Fig. 2. Recovery of replication-competent HIV from the resting CD4+ T cells of aviremic patients treated with HDAC inhibitors: MRK 1 (class I HDACs 1, 2, and 3 and class II HDAC6), VPA (nonselective), or MRK 10 or 11 (class II HDACs)

Patient cells were subjected to maximum mitogen stimulation or exposed to 2 µmol/l MRK 1, 40 µmol/l VPA, 2 µmol/l MRK 10 and 10 µmol/l MRK 11 for 24 h. Cells were washed and co-cultured with CD8-depleted PBMC as detailed in methods. Frequency of virus outgrowth from cells treated with HDACi was compared to the frequency of outgrowth from maximally stimulated cells (PHA). Each icon represents independent studies of patient cell samples; patient samples were simultaneously tested with mitogen or HDACi on the same day. Dashed lines indicate the limit of detection of the assay. HDAC, histone deacetylase; PBMC, peripheral blood mononuclear cell; VPA, valproic acid.

Fig. 3. Recovery of replication-competent HIV from resting CD4+ T cells of aviremic patients treated with Apicidin and MRK 4, inhibitors selective only for the class I HDACs 1, 2, and 3. Patient cells were subjected to maximum mitogen stimulation or exposed to 4 µmol/l MRK 4 or 1 µmol/l MRK 6 for 24 h

Cells were washed and co-cultured with CD8-depleted PBMC as described in methods. Frequency of virus outgrowth from cells treated with HDACi was compared to outgrowth after maximal mitogen activation by PHA. Each icon represents independent studies of patient cell samples; patient samples were simultaneously tested with mitogen or HDACi on the same day. Dashed lines indicate the limit of detection of the assay. HDAC, histone deacetylase; PBMC, peripheral blood mononuclear cell.

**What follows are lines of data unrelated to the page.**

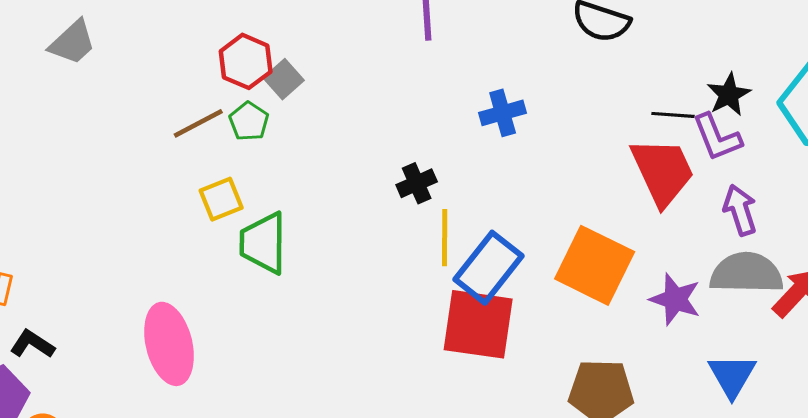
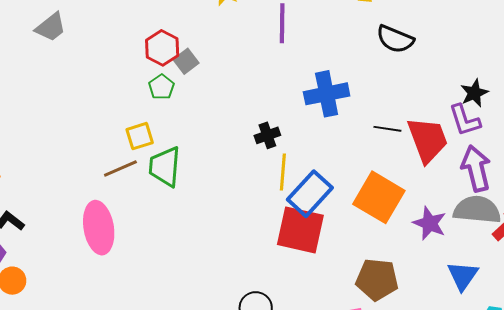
blue cross: (503, 113) -> (327, 94), size x1.5
black line: (673, 115) -> (387, 129), moved
brown line: (198, 123) -> (120, 168), moved
purple arrow: (740, 210) -> (476, 168), size x1.4

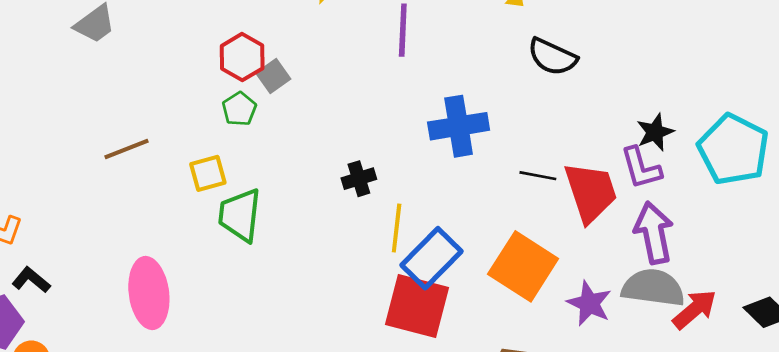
black cross: (267, 135) -> (359, 179), moved
brown line: (120, 168) -> (126, 149), moved

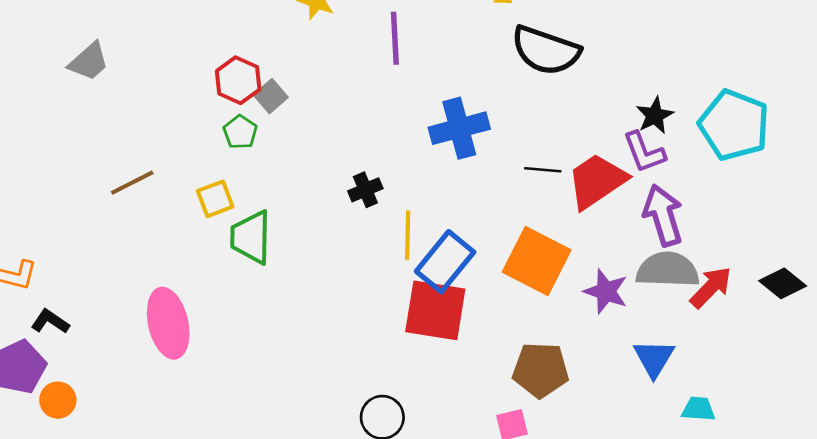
black semicircle: (552, 57) -> (546, 50), size x1.4
red trapezoid: (591, 192) -> (597, 181), turned -100

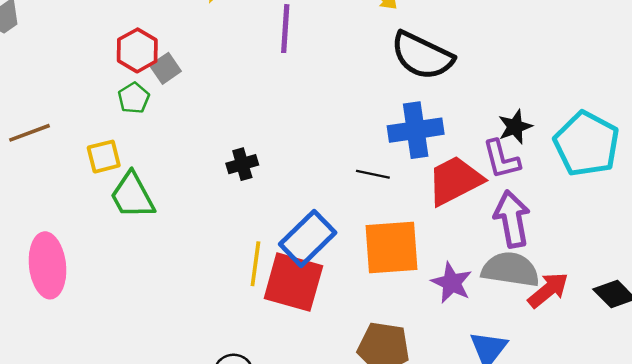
blue cross: (459, 128) -> (416, 130), moved
black line: (543, 170) -> (373, 174), moved
yellow line: (408, 235) -> (255, 264), moved
green trapezoid: (251, 237) -> (132, 196), turned -36
orange square: (537, 261) -> (391, 248), turned -38

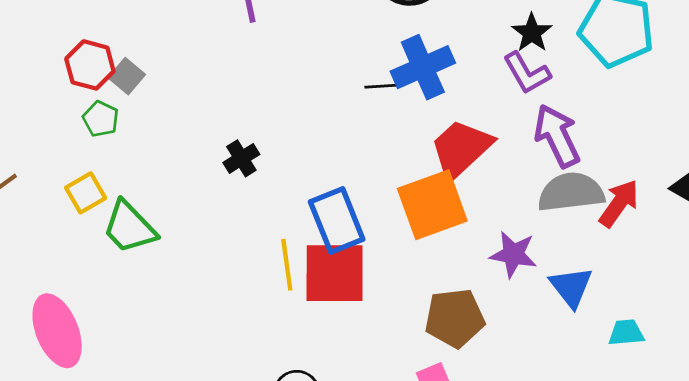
black line: (373, 174) -> (384, 86), moved
red trapezoid: (455, 181) -> (461, 149), moved
blue rectangle: (308, 238) -> (337, 221), turned -52
purple star: (452, 283) -> (513, 254), moved

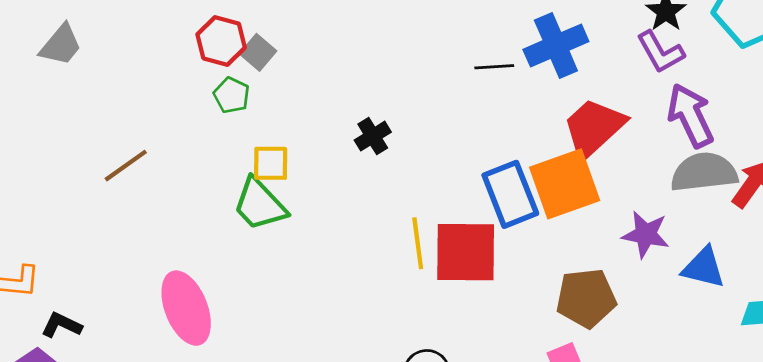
black line: (384, 86) -> (494, 67), moved
yellow square: (86, 193) -> (271, 163), moved, turned 30
blue rectangle: (337, 221) -> (510, 194), moved
blue triangle: (571, 287) -> (704, 268), turned -39

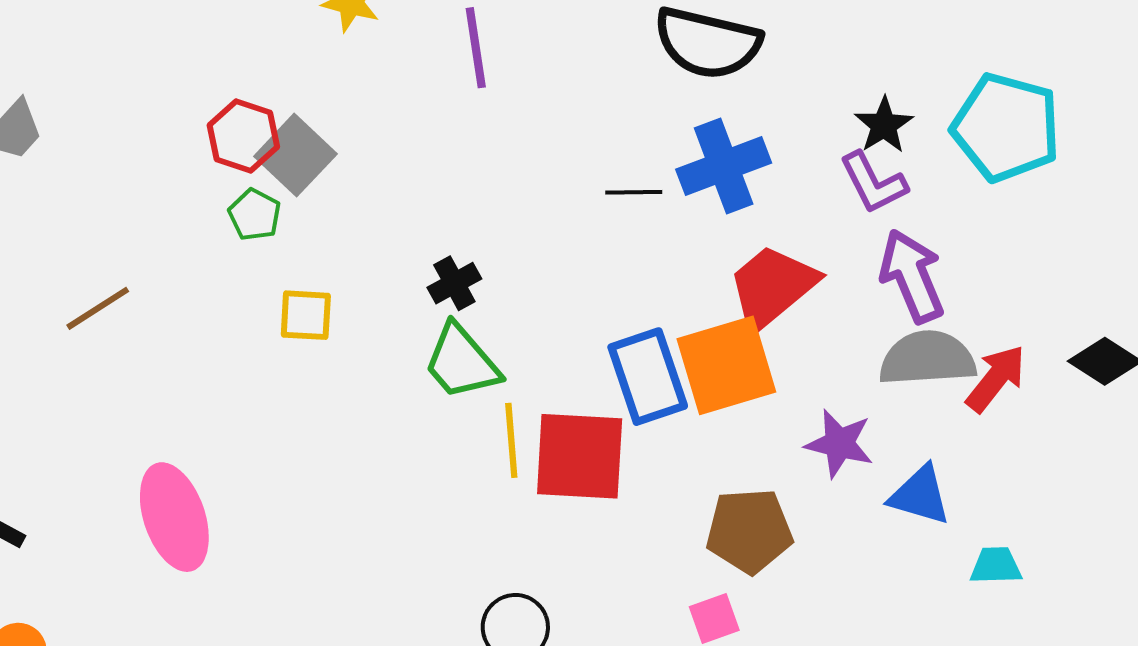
gray square: (258, 52) -> (295, 155), size x1.5
green trapezoid: (260, 204) -> (462, 362), moved

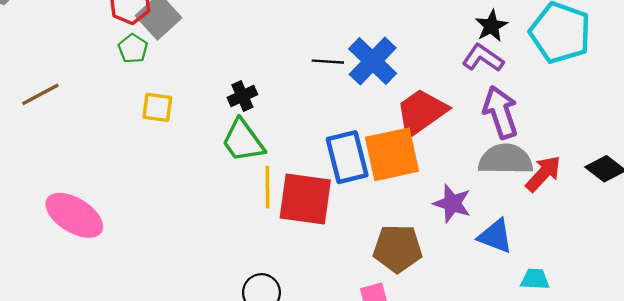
blue cross: (724, 166) -> (373, 61), moved, turned -30
purple L-shape: (873, 183) -> (483, 58), turned 147
black line: (634, 192) -> (328, 62), moved
pink ellipse: (174, 517) -> (74, 215), turned -44

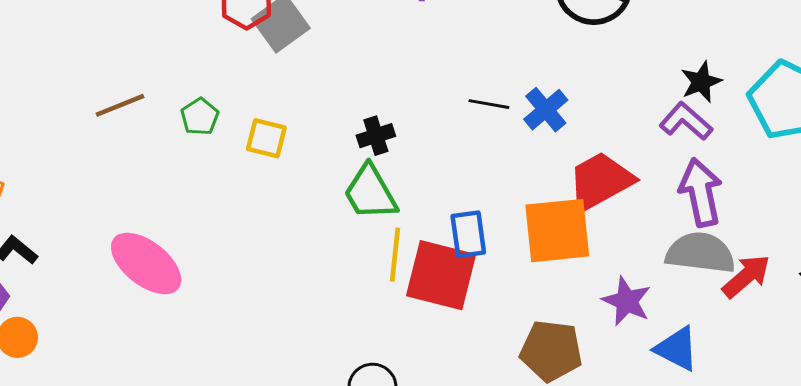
green pentagon: (133, 49) -> (200, 117), moved
blue cross: (373, 61) -> (546, 110), size x0.7
blue rectangle: (347, 157) -> (468, 234), moved, size x0.7

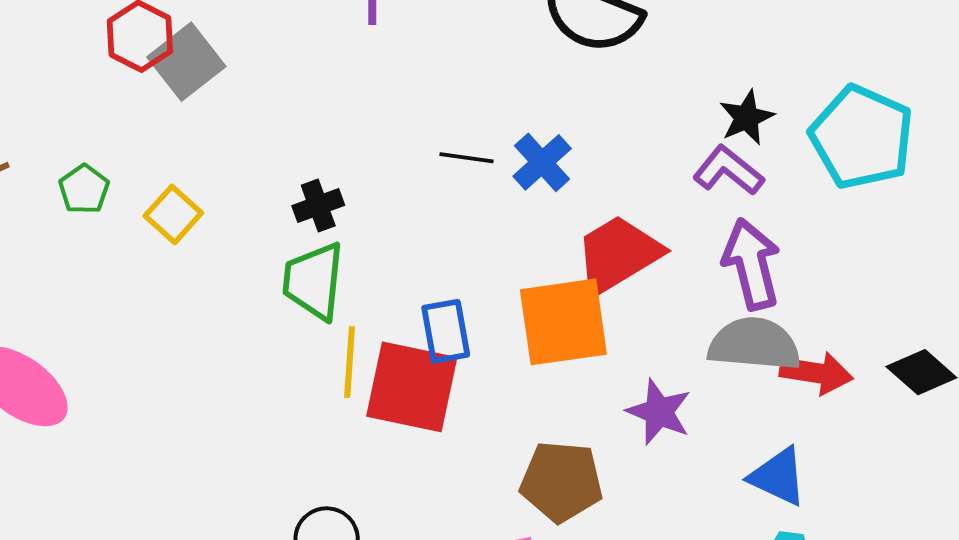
yellow square: (266, 138) -> (173, 214), turned 30
green trapezoid: (370, 193) -> (314, 281), turned 38
red arrow: (746, 276) -> (816, 373), turned 52
blue triangle: (677, 349) -> (778, 477), moved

Fig. 4. HIV expression and outgrowth is induced by inhibitors targeting HDACs 1, 2, and 3, but viral outgrowth is markedly improved by the tandem inhibition of HDAC1–2 and the class II HDAC6

(a) J89 cells were incubated overnight with 1 µmol/l MRK 1 (selective for HDAC1, 2, 3 and 6), 2–20 µmol/l MRK 12 (HDAC1 and 2) or 200 nmol/l MRK 13 (HDAC1, 2, 3). LTR-driven GFP production was measured by flow cytometry as described in methods. The data presented are the mean ± SE of three independent experiments. (b) Resting CD4+ T cells from patients were subjected to maximum mitogen stimulation or exposed to 200–300 nmol/l MRK 13 for 24 h. Cells were washed and co-cultured with CD8-depleted PBMC as described in methods. Frequency of virus outgrowth from cells treated with MRK 13 was compared to outgrowth after maximal mitogen activation. Each icon represents independent studies of patient cell samples; patient samples were simultaneously tested with mitogen or HDACi on the same day. Dashed lines indicate the limit of detection of the assay. (c) Frequency of virus outgrowth from resting CD4+ T cells of aviremic HIV+ patients exposed to 2 µmol/l MRK 1, 2–20 µmol/l MRK 12 and 300 nmol/l MRK 13 are shown as a percentage of outgrowth obtained from corresponding maximal mitogen activation by PHA. MRK 1, n = 8; MRK 12, n = 2; MRK 13, n = 7. GFP, green florescence protein; HDAC, histone deacetylase; LTR, long terminal repeat; PBMC, peripheral blood mononuclear cell.